If you just want to know how much to eat? Scroll to the next sub-section – ‘Daily Protein Intake’.
I want to first introduce you to two key processes:
Muscle protein synthesis (MPS)
Muscle protein breakdown (MPB)
A common analogy utilised to explain their role is that of a wall. How does this apply? Well, think of your muscle as a wall. The bricks that comprise this wall can be compared to proteins. MPS is the process of building the wall by adding bricks (protein), whereas MPB is the removal of bricks (protein). When at rest, and in a fasted state, the rate of MPB is greater than MPS, which results in a negative net protein balance. However, when protein is consumed there is a transient increase in MPS above rates of MPB, resulting in a positive net protein balance. Following resistance exercise MPS rates are primed for an increased sensitivity to protein feeding. Following resistance training the elevated rates of MPS remain above resting levels for 48hrs within non-resistance trained individuals, whilst persisting for up to 24hrs in resistance trained individuals. It is the repeated accumulation of resistance training, protein feeding and periods of positive protein balance over time that leads to muscle hypertrophy (increase in muscle size).
Daily Protein Intake
During pre-season professional rugby union players been reported to consume on average daily protein intakes of around 2.5g per kg of body mass. Individual intake ranged from 1.6 – 4.0g per kg of body mass in European rugby union players and 1.5 – 2.9g per kg of body mass in Australian rugby players. Note: Caution should be utilised when interpreting the protein intakes of the above European and Australian rugby players as we do not know their individual goals.

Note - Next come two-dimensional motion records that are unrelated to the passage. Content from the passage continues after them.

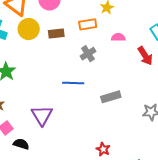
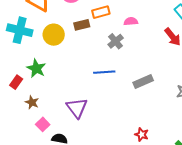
orange rectangle: (88, 24) -> (101, 12), moved
yellow circle: (29, 29) -> (54, 35), moved
pink semicircle: (118, 37) -> (131, 21), moved

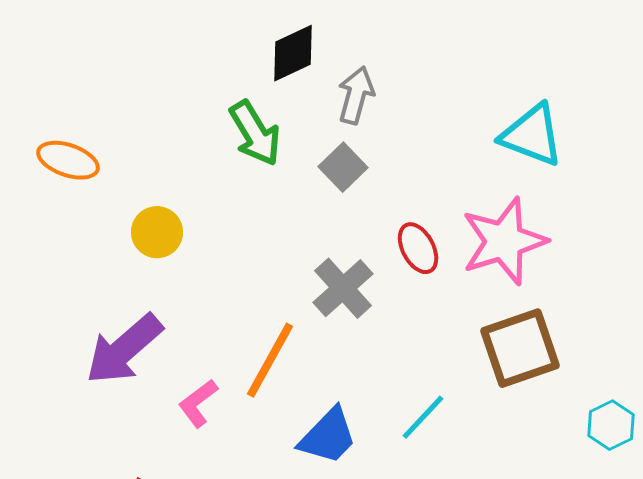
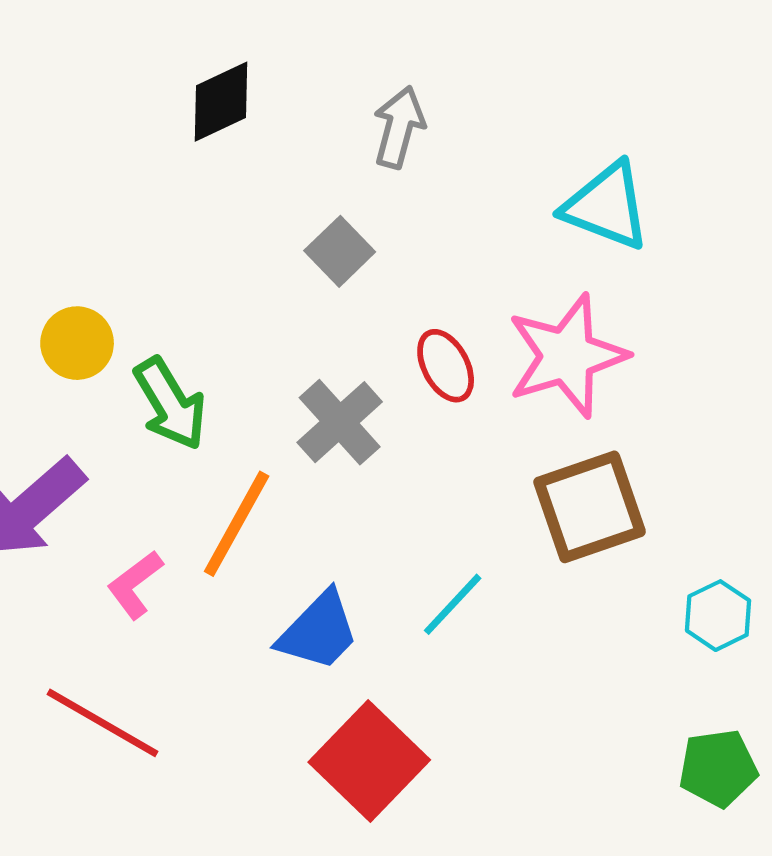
black diamond: (293, 53) -> (221, 102), moved
gray arrow: (356, 95) -> (399, 127), moved
green arrow: (255, 133) -> (170, 404), moved

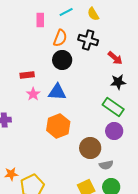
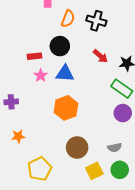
red arrow: (115, 58) -> (100, 56), moved
black circle: (62, 60) -> (60, 46), moved
brown circle: (90, 148) -> (77, 148), moved
orange star: (11, 174) -> (18, 136), moved

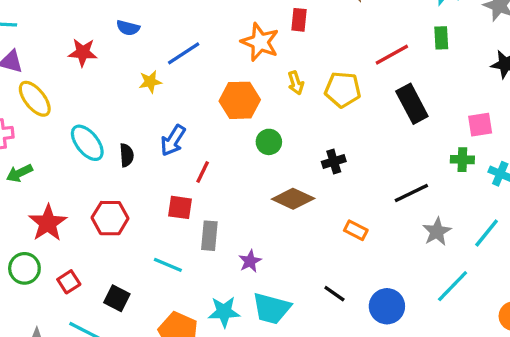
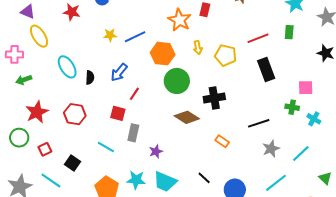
blue line: (184, 53) -> (135, 37), moved
green circle: (269, 142) -> (177, 81), size x1.6
black cross: (334, 162) -> (214, 98), size x1.5

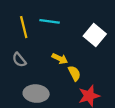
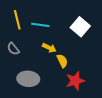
cyan line: (50, 21) -> (40, 25), moved

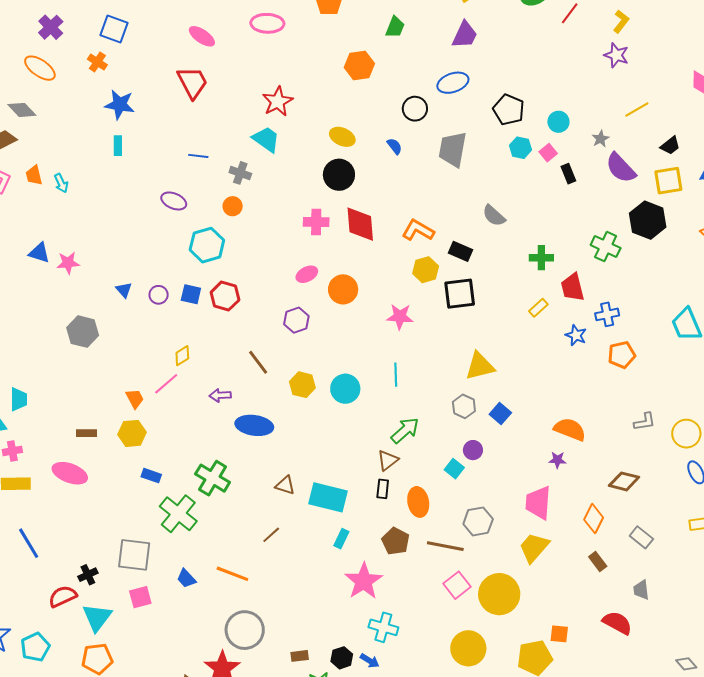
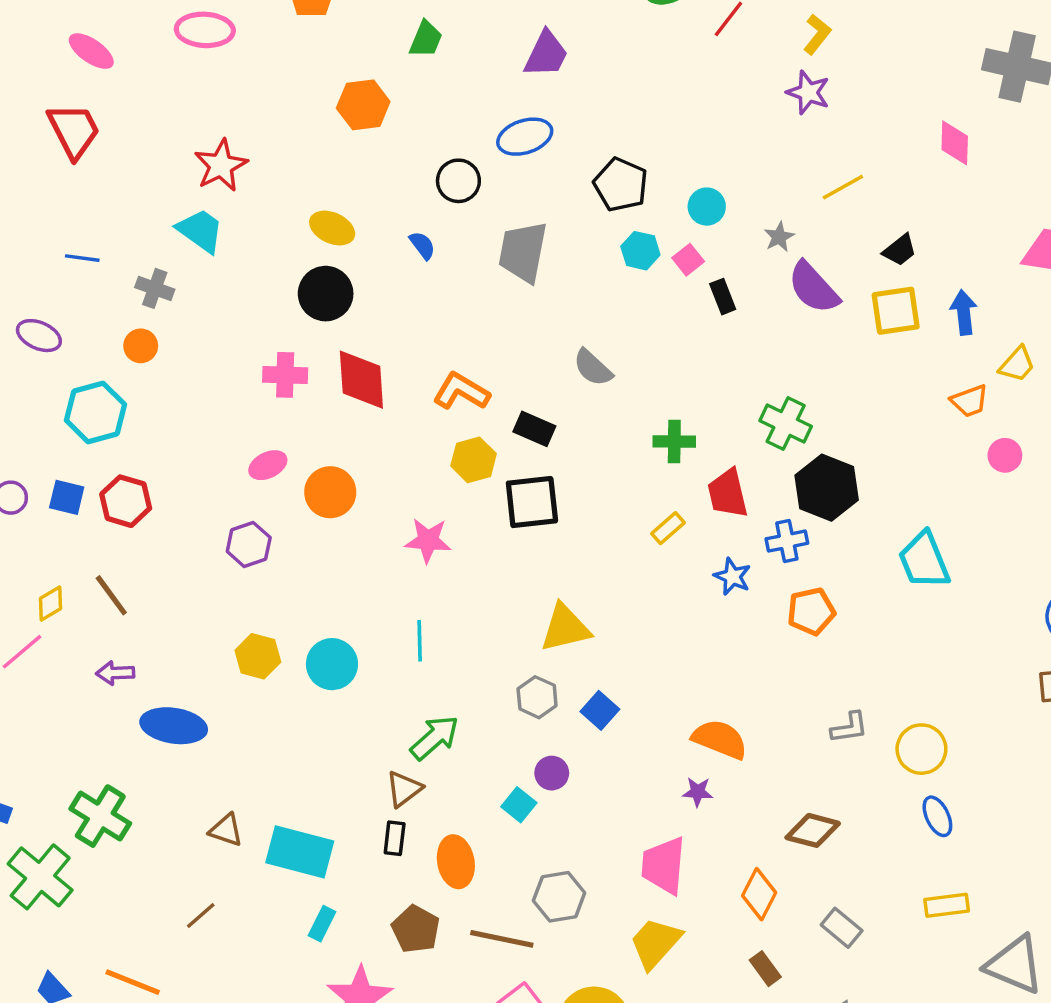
black hexagon: (648, 220) -> (827, 488), moved
brown line: (258, 362) -> (111, 595), moved

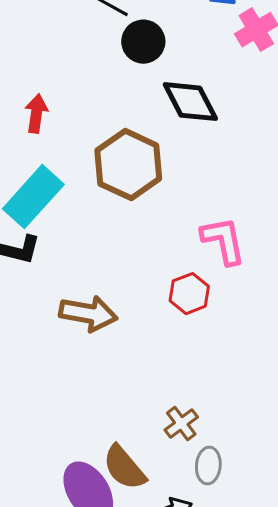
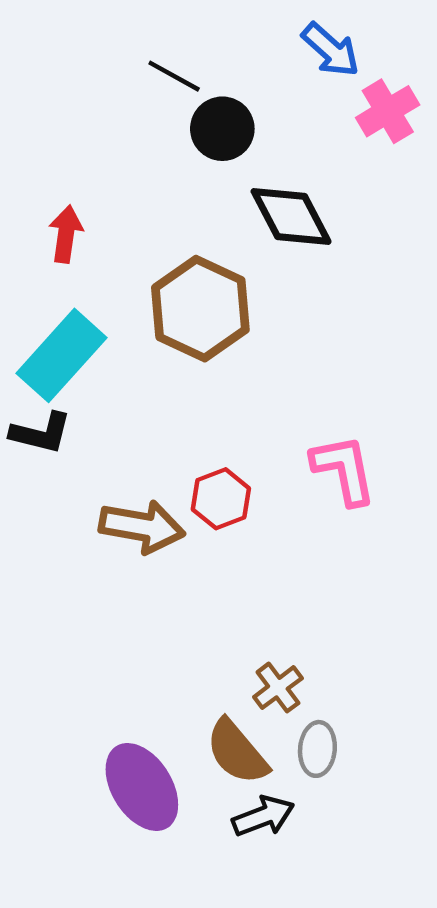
pink L-shape: (223, 241) -> (344, 470), moved
red hexagon: (189, 294) -> (221, 499), moved
brown semicircle: (124, 468) -> (237, 752), moved

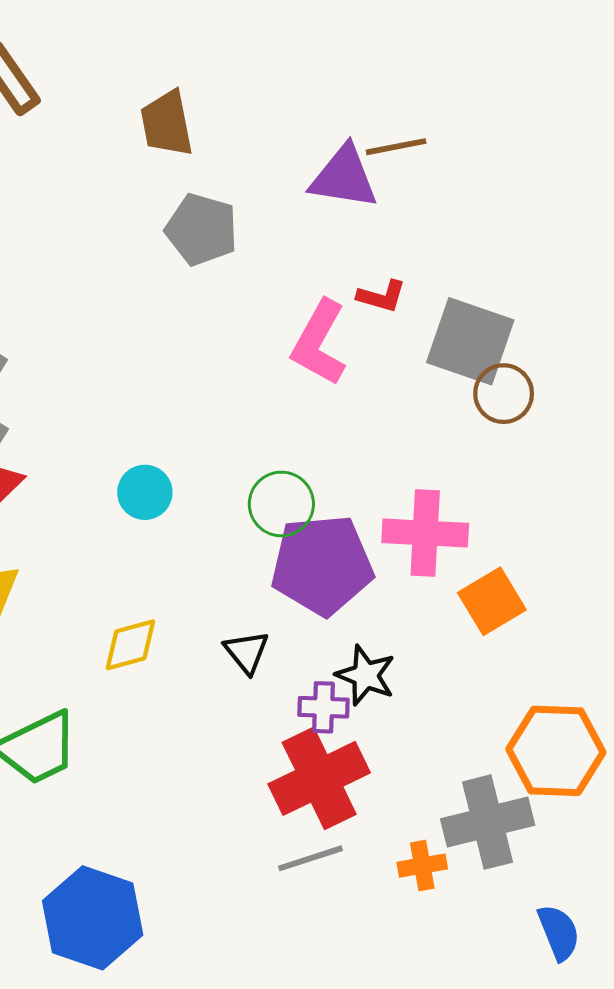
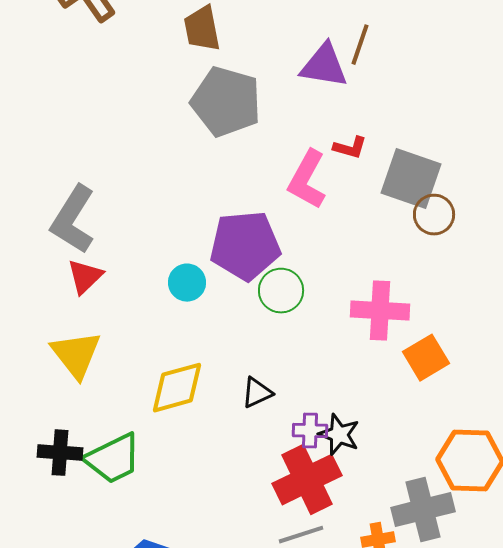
brown line: (396, 147) -> (360, 45), turned -60
gray pentagon: (202, 229) -> (226, 102), size x1.4
purple pentagon: (322, 565) -> (245, 246), moved
yellow diamond: (130, 645) -> (177, 388), size x1.4
black triangle: (247, 652) -> (257, 393), turned 44
black star: (366, 675) -> (339, 435), moved

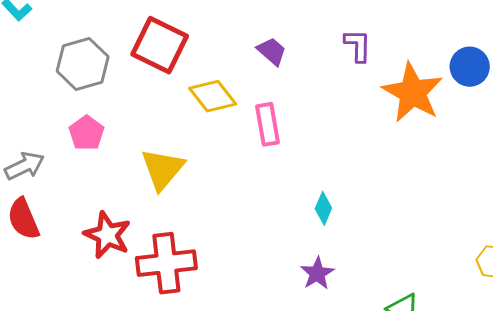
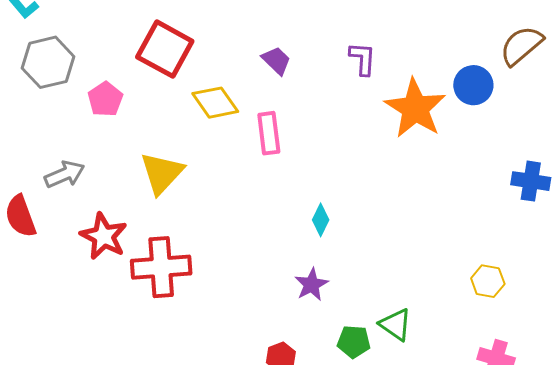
gray hexagon: (83, 64) -> (48, 62), moved
pink pentagon: (87, 133) -> (105, 99), moved
gray arrow: (25, 166) -> (65, 174), moved

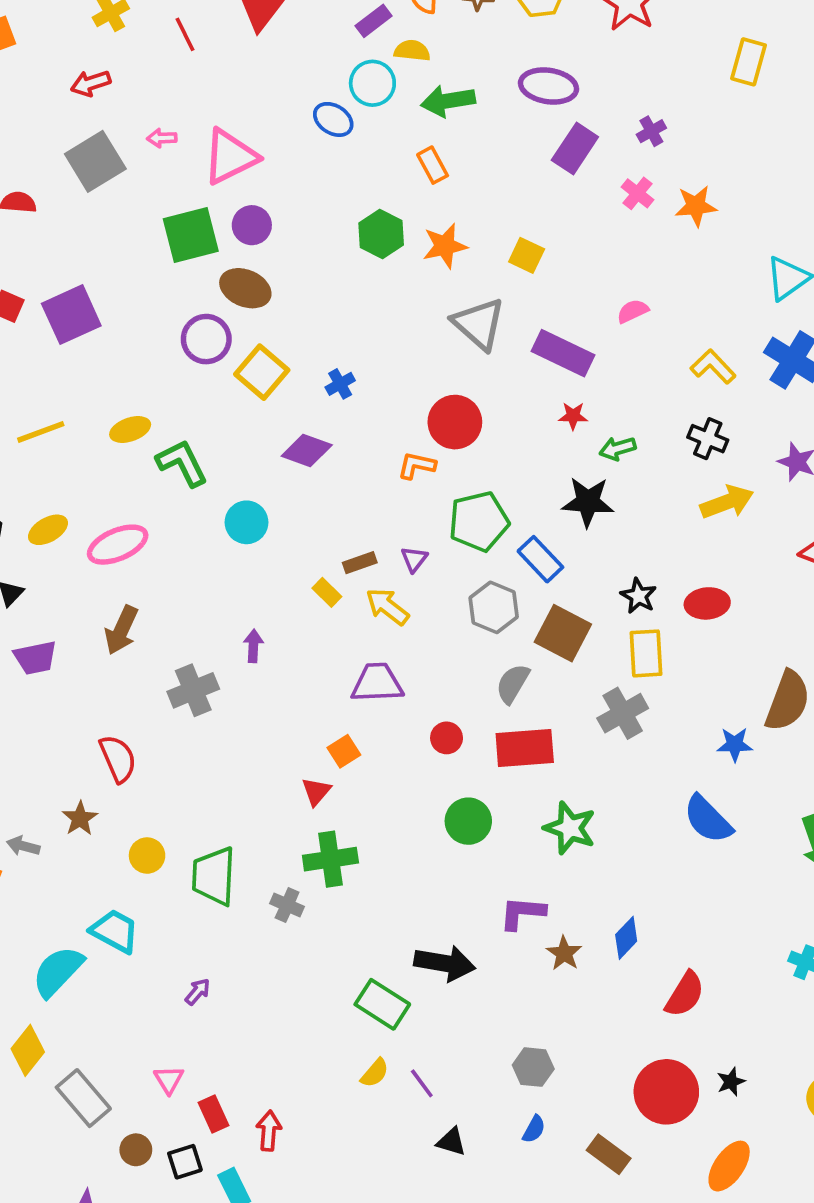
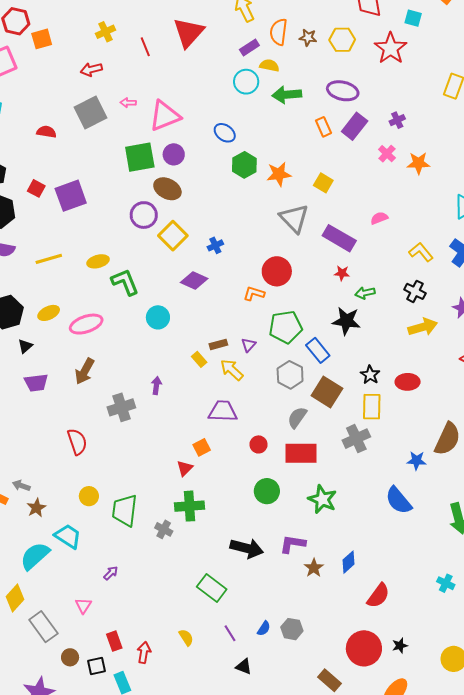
blue ellipse: (333, 119) -> (225, 133), moved
orange rectangle: (433, 165) -> (324, 127), moved
brown star: (80, 818) -> (36, 508), moved
black arrow: (445, 963) -> (247, 548), moved
yellow semicircle: (375, 1073) -> (186, 637), moved, turned -78
pink triangle: (169, 1080) -> (83, 606), moved
blue semicircle: (534, 1129) -> (264, 628), moved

To give some context to the above numbers, 0.8g per kg of body mass is the recommended daily intake to cover the needs of 97.5% of the population. However, this is the intake to avoid protein insufficiency and therefore cannot be considered applicable to athletes seeking adaptation to training. For individuals engaged in resistance training when eating at maintenance or in a calorie surplus a protein intake of 1.6 – 2.2g per kg of body mass is recommended. Daily protein requirements are suggested to be higher than this when in a calorie deficit and this shall be expanded upon in part four in this nutrition series. It is important to ensure that protein intake is not set unnecessarily high, as this could impact upon the total consumption of other macronutrients (carbohydrate and fat). For example, the underconsumption of carbohydrate could impair high-intensity performance.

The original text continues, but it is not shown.